------ Source material ------

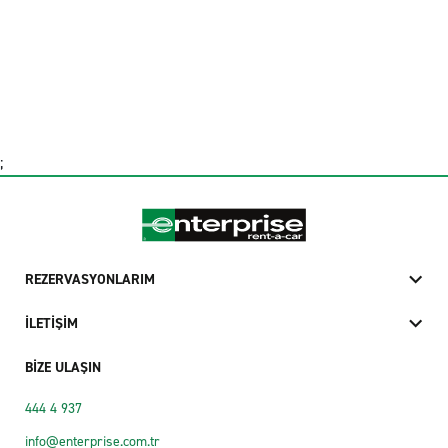
;
REZERVASYONLARIM
İLETİŞİM
BİZE ULAŞIN
444 4 937
info@enterprise.com.tr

------

_Your goal_. Your answer must be an exact copy of the listing, minus its pictures.

_Answer to the problem_.
;
REZERVASYONLARIM
İLETİŞİM
BİZE ULAŞIN
444 4 937
info@enterprise.com.tr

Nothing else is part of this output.